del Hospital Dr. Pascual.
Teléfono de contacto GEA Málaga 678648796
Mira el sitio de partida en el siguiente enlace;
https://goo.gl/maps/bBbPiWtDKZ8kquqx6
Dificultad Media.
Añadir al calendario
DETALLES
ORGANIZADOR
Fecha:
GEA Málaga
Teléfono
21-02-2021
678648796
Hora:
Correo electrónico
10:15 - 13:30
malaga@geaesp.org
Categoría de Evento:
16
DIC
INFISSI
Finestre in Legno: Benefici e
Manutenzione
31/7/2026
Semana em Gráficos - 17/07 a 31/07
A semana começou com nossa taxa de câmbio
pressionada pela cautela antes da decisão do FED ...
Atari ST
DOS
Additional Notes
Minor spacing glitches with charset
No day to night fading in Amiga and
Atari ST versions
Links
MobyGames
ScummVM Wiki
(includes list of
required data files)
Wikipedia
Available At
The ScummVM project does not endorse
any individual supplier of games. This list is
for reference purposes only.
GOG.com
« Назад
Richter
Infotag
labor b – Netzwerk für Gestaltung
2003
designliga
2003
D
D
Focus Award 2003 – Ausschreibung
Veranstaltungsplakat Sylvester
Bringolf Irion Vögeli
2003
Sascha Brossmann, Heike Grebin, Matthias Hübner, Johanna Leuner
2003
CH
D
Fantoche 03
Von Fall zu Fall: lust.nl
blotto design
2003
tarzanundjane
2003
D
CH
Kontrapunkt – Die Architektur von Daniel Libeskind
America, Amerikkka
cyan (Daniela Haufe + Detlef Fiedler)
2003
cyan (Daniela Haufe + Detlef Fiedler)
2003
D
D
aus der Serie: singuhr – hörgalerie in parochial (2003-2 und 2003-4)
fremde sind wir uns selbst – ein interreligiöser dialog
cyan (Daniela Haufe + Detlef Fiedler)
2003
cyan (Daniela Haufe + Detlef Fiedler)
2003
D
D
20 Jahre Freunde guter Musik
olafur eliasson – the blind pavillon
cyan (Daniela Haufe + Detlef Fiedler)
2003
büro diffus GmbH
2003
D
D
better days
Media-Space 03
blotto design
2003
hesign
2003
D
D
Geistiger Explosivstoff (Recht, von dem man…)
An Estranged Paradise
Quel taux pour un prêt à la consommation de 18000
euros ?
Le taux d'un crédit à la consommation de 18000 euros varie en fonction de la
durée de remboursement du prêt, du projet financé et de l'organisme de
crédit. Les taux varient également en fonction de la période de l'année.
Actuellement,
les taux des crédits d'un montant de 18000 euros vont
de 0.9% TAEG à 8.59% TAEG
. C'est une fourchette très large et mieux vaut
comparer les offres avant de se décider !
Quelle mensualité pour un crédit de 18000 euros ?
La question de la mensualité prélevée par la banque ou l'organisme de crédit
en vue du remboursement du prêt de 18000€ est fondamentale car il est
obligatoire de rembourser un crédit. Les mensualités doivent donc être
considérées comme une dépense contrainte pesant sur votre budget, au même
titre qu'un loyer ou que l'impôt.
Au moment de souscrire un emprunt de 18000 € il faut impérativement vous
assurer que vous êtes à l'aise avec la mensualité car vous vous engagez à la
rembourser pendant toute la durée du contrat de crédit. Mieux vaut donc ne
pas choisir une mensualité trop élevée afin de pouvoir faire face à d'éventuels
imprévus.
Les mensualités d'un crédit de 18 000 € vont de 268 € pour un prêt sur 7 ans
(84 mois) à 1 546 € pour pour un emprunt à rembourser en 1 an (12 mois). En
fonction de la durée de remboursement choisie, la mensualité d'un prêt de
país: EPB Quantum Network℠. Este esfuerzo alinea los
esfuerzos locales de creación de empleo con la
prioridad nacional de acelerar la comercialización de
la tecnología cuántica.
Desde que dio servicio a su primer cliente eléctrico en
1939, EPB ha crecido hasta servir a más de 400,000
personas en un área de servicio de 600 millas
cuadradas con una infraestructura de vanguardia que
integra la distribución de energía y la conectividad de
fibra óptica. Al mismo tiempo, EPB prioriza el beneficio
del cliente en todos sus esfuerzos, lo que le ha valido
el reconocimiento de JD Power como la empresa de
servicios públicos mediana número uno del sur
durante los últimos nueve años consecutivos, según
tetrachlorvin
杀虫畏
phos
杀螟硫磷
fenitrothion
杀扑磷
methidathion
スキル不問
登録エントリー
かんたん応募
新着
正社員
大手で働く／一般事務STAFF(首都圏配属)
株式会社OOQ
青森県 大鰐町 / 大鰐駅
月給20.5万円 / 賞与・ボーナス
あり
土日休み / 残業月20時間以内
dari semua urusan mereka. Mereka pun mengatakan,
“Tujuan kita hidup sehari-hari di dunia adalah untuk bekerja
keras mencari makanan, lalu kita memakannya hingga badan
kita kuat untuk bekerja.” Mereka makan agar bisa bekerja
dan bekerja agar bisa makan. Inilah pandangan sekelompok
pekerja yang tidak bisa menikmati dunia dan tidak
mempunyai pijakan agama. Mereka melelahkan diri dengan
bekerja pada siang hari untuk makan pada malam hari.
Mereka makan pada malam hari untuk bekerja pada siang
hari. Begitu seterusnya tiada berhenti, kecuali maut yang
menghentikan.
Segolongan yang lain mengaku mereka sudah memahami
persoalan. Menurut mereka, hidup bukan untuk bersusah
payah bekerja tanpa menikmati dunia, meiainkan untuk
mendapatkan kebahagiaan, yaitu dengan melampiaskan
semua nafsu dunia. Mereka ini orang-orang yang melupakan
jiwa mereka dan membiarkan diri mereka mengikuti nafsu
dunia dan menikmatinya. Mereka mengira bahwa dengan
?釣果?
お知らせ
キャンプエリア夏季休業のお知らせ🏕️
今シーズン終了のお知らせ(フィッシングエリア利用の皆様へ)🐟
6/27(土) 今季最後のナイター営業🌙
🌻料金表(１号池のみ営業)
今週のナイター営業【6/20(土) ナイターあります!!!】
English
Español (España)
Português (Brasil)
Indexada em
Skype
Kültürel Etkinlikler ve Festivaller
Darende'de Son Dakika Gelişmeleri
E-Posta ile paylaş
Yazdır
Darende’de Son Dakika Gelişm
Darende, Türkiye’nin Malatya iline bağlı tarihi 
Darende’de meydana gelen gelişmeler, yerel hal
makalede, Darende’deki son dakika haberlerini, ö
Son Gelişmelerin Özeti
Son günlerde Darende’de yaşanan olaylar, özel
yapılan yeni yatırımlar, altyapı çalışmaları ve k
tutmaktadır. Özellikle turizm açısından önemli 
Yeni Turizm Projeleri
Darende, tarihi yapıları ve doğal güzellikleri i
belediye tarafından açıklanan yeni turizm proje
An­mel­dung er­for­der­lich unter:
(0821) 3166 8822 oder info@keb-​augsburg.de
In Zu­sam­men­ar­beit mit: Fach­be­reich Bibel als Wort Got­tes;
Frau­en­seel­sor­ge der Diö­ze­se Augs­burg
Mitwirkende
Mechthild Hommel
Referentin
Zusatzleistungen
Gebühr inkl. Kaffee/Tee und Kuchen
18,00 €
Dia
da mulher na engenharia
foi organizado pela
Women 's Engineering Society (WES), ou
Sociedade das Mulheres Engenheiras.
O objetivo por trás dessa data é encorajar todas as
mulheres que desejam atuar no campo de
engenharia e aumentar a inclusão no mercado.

The task:
Could you repeat exactly the lines above from the line with "An Estranged Paradise" up to and including the line with "durée de remboursement du", and only those?

Response below:
An Estranged Paradise
Quel taux pour un prêt à la consommation de 18000
euros ?
Le taux d'un crédit à la consommation de 18000 euros varie en fonction de la
durée de remboursement du prêt, du projet financé et de l'organisme de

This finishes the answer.